Jeglic's work has been cited in The New York Times, The Associated Press, and Time Magazine, and others. In addition to her academic contributions, she regularly writes for Psychology Today, where she blogs on topics related to sexual violence prevention. This extensive engagement with the public and professional communities underscores the impact of her research, which is reflected in her portfolio of over 140 peer-reviewed articles and book chapters.

=== Books ===
Jeglic has co-authored several books focusing on child sexual abuse prevention and grooming. In Sexual Grooming: Integrating Research, Practice, Prevention, and Policy (2022), co-authored with Georgia Winters, she provides a comprehensive overview of sexual grooming, examining the manipulative process offenders use to facilitate abuse while avoiding detection, and reviews key models, historical context, and the broader impact on victims, families, and communities. She also co-authored Protecting Your Child from Sexual Abuse: What You Need to Know to Keep Your Kids Safe (2018, 2nd ed. 2020) with Cynthia Calkins.

==== Editorial work ====
Jeglic is on the board of Sexual Abuse, the official journal of the Association For The Treatment & Prevention Of Sexual Abuse. She is also the co-editor of four books: Handbook of Youth Suicide Prevention (Springer, 2022), Handbook of Issues of Criminal Justice Reform in the U.S. (Springer, 2021), New Frontiers in Offender Treatment: The Translation of Evidence Based Practices to Correctional Settings (Springer, 2018), Evidence Based Sex Offender Legislation: Policy and Prevention (Springer, 2016).
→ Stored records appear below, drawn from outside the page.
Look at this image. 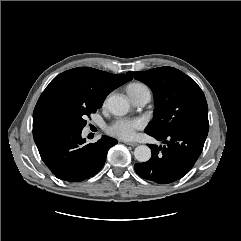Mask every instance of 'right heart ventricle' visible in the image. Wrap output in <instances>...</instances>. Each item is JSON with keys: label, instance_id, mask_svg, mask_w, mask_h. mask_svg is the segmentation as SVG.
<instances>
[{"label": "right heart ventricle", "instance_id": "e07e8e85", "mask_svg": "<svg viewBox=\"0 0 241 241\" xmlns=\"http://www.w3.org/2000/svg\"><path fill=\"white\" fill-rule=\"evenodd\" d=\"M141 90H149L148 87L140 82L132 83L128 86V93H134Z\"/></svg>", "mask_w": 241, "mask_h": 241}]
</instances>
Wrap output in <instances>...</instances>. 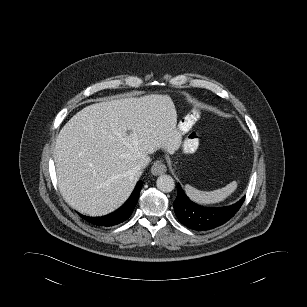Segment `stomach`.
I'll return each instance as SVG.
<instances>
[{
	"instance_id": "0dacf381",
	"label": "stomach",
	"mask_w": 307,
	"mask_h": 307,
	"mask_svg": "<svg viewBox=\"0 0 307 307\" xmlns=\"http://www.w3.org/2000/svg\"><path fill=\"white\" fill-rule=\"evenodd\" d=\"M199 145V140L195 133H191L189 137H187L183 144V150L185 153H194Z\"/></svg>"
}]
</instances>
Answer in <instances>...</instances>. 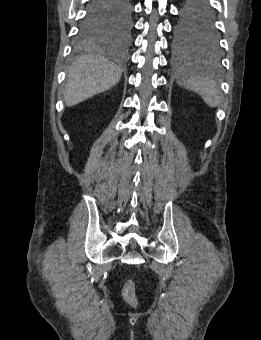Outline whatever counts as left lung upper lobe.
Here are the masks:
<instances>
[{
    "mask_svg": "<svg viewBox=\"0 0 261 340\" xmlns=\"http://www.w3.org/2000/svg\"><path fill=\"white\" fill-rule=\"evenodd\" d=\"M174 44L177 49L199 52L212 58L220 55L214 15L205 0H189L182 8L175 26Z\"/></svg>",
    "mask_w": 261,
    "mask_h": 340,
    "instance_id": "left-lung-upper-lobe-1",
    "label": "left lung upper lobe"
}]
</instances>
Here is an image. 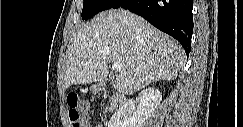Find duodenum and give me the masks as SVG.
I'll use <instances>...</instances> for the list:
<instances>
[{
    "instance_id": "duodenum-1",
    "label": "duodenum",
    "mask_w": 243,
    "mask_h": 127,
    "mask_svg": "<svg viewBox=\"0 0 243 127\" xmlns=\"http://www.w3.org/2000/svg\"><path fill=\"white\" fill-rule=\"evenodd\" d=\"M125 96L121 93H114L110 96V104L112 108V113L118 109L121 105L125 103Z\"/></svg>"
}]
</instances>
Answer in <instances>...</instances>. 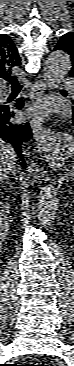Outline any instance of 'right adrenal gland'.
<instances>
[{"mask_svg": "<svg viewBox=\"0 0 74 366\" xmlns=\"http://www.w3.org/2000/svg\"><path fill=\"white\" fill-rule=\"evenodd\" d=\"M13 175H15V172H13ZM6 179H7V180H10V178H9V177H7Z\"/></svg>", "mask_w": 74, "mask_h": 366, "instance_id": "1", "label": "right adrenal gland"}]
</instances>
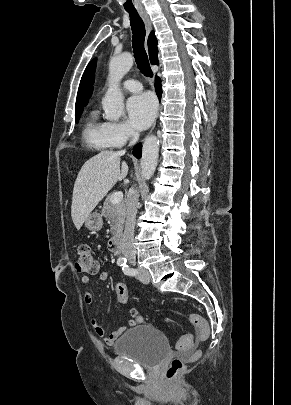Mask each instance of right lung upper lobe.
Listing matches in <instances>:
<instances>
[{
	"label": "right lung upper lobe",
	"instance_id": "obj_1",
	"mask_svg": "<svg viewBox=\"0 0 291 405\" xmlns=\"http://www.w3.org/2000/svg\"><path fill=\"white\" fill-rule=\"evenodd\" d=\"M148 49L151 64H158V49H157V39L152 32L148 38ZM96 59L92 60L81 78L75 109L83 108L87 105L88 99L91 97L93 92L94 83V71H95Z\"/></svg>",
	"mask_w": 291,
	"mask_h": 405
}]
</instances>
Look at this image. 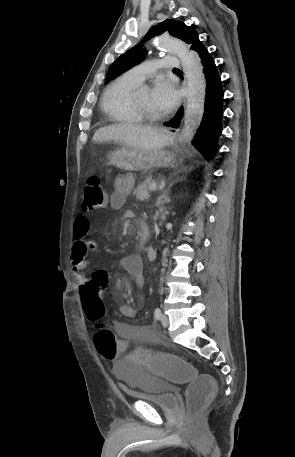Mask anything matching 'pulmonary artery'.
<instances>
[{"label": "pulmonary artery", "instance_id": "obj_1", "mask_svg": "<svg viewBox=\"0 0 295 457\" xmlns=\"http://www.w3.org/2000/svg\"><path fill=\"white\" fill-rule=\"evenodd\" d=\"M180 67V60L171 55L164 56L159 59L146 61L141 63L127 72L131 78L135 79L138 82H142L150 74H152L157 69H169L173 70Z\"/></svg>", "mask_w": 295, "mask_h": 457}]
</instances>
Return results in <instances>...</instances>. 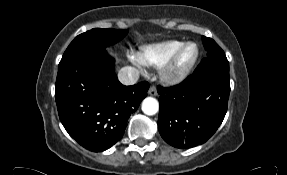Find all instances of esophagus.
<instances>
[{
	"mask_svg": "<svg viewBox=\"0 0 287 175\" xmlns=\"http://www.w3.org/2000/svg\"><path fill=\"white\" fill-rule=\"evenodd\" d=\"M148 94L151 96H157V88L155 85L150 86Z\"/></svg>",
	"mask_w": 287,
	"mask_h": 175,
	"instance_id": "1",
	"label": "esophagus"
}]
</instances>
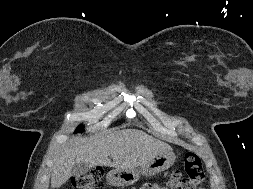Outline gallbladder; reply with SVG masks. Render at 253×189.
I'll return each mask as SVG.
<instances>
[{
	"instance_id": "obj_1",
	"label": "gallbladder",
	"mask_w": 253,
	"mask_h": 189,
	"mask_svg": "<svg viewBox=\"0 0 253 189\" xmlns=\"http://www.w3.org/2000/svg\"><path fill=\"white\" fill-rule=\"evenodd\" d=\"M89 168L90 167L87 164L76 163L72 169V176H80L82 174H85L88 172Z\"/></svg>"
}]
</instances>
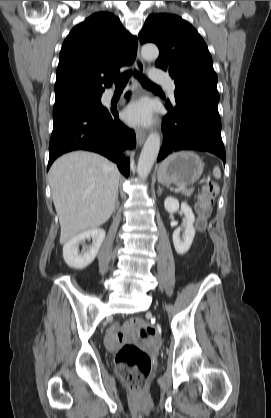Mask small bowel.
Listing matches in <instances>:
<instances>
[{
	"mask_svg": "<svg viewBox=\"0 0 271 418\" xmlns=\"http://www.w3.org/2000/svg\"><path fill=\"white\" fill-rule=\"evenodd\" d=\"M136 324L137 320H132L128 322L126 325H124V327L122 328L113 327L106 338V343L108 347L116 348L120 344V342L125 338L126 333L129 332ZM152 342H154V340H152Z\"/></svg>",
	"mask_w": 271,
	"mask_h": 418,
	"instance_id": "small-bowel-1",
	"label": "small bowel"
}]
</instances>
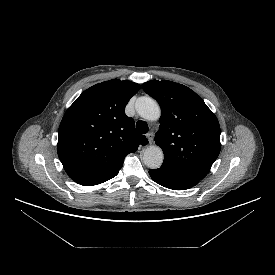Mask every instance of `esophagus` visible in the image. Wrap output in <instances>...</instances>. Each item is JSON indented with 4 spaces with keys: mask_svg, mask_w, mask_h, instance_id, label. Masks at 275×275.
I'll use <instances>...</instances> for the list:
<instances>
[{
    "mask_svg": "<svg viewBox=\"0 0 275 275\" xmlns=\"http://www.w3.org/2000/svg\"><path fill=\"white\" fill-rule=\"evenodd\" d=\"M146 137H147V139H148V143H149V144H152V143H153V138H154L153 133H152V132L147 133V134H146Z\"/></svg>",
    "mask_w": 275,
    "mask_h": 275,
    "instance_id": "esophagus-1",
    "label": "esophagus"
}]
</instances>
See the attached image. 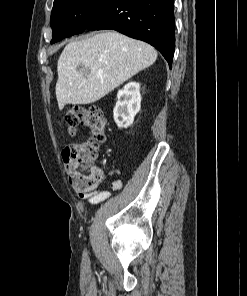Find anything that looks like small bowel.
I'll use <instances>...</instances> for the list:
<instances>
[{
	"label": "small bowel",
	"instance_id": "obj_1",
	"mask_svg": "<svg viewBox=\"0 0 247 296\" xmlns=\"http://www.w3.org/2000/svg\"><path fill=\"white\" fill-rule=\"evenodd\" d=\"M111 188L113 190H120L122 188V181L115 179L111 182ZM111 192L109 190L99 191H85L79 194V198L87 200L90 205H98L109 198Z\"/></svg>",
	"mask_w": 247,
	"mask_h": 296
}]
</instances>
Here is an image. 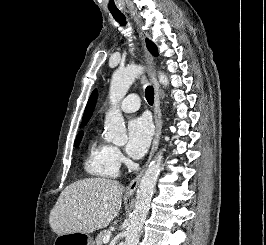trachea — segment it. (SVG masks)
<instances>
[{
    "label": "trachea",
    "mask_w": 266,
    "mask_h": 245,
    "mask_svg": "<svg viewBox=\"0 0 266 245\" xmlns=\"http://www.w3.org/2000/svg\"><path fill=\"white\" fill-rule=\"evenodd\" d=\"M113 17L118 21L123 23L124 17L121 13H112ZM146 100L148 103L153 104L154 102V89L153 87H147L145 90Z\"/></svg>",
    "instance_id": "1"
}]
</instances>
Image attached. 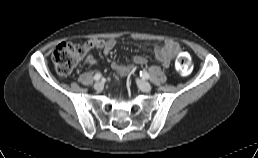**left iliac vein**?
<instances>
[{"label":"left iliac vein","instance_id":"4c4485c4","mask_svg":"<svg viewBox=\"0 0 258 158\" xmlns=\"http://www.w3.org/2000/svg\"><path fill=\"white\" fill-rule=\"evenodd\" d=\"M137 85L143 92H150L152 89L151 85L143 79H137Z\"/></svg>","mask_w":258,"mask_h":158}]
</instances>
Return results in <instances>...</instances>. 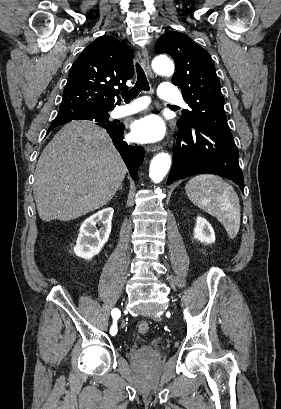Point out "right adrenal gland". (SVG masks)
Segmentation results:
<instances>
[{
	"label": "right adrenal gland",
	"instance_id": "obj_1",
	"mask_svg": "<svg viewBox=\"0 0 281 409\" xmlns=\"http://www.w3.org/2000/svg\"><path fill=\"white\" fill-rule=\"evenodd\" d=\"M119 188H121V190H122L123 184H120ZM119 188H117V190H119Z\"/></svg>",
	"mask_w": 281,
	"mask_h": 409
}]
</instances>
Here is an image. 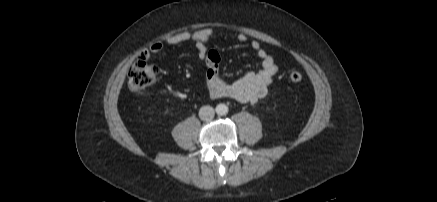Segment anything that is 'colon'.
<instances>
[{"instance_id": "1", "label": "colon", "mask_w": 437, "mask_h": 202, "mask_svg": "<svg viewBox=\"0 0 437 202\" xmlns=\"http://www.w3.org/2000/svg\"><path fill=\"white\" fill-rule=\"evenodd\" d=\"M158 67L148 64L145 61H139L134 64L128 74V89L132 93H139L147 87L154 84L158 79ZM289 79L294 82H300L303 76L298 71L289 74Z\"/></svg>"}]
</instances>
The latter provides an edited volume that explores the gap between legislation, research, and practice in sexual violence prevention. It highlights that current policies, such as residence restrictions and registration statutes, mainly target repeat offenders, despite evidence showing that these measures may destabilize offenders, limit their reintegration into society, and increase recidivism, while the majority of sex crimes (95%) are committed by first-time offenders.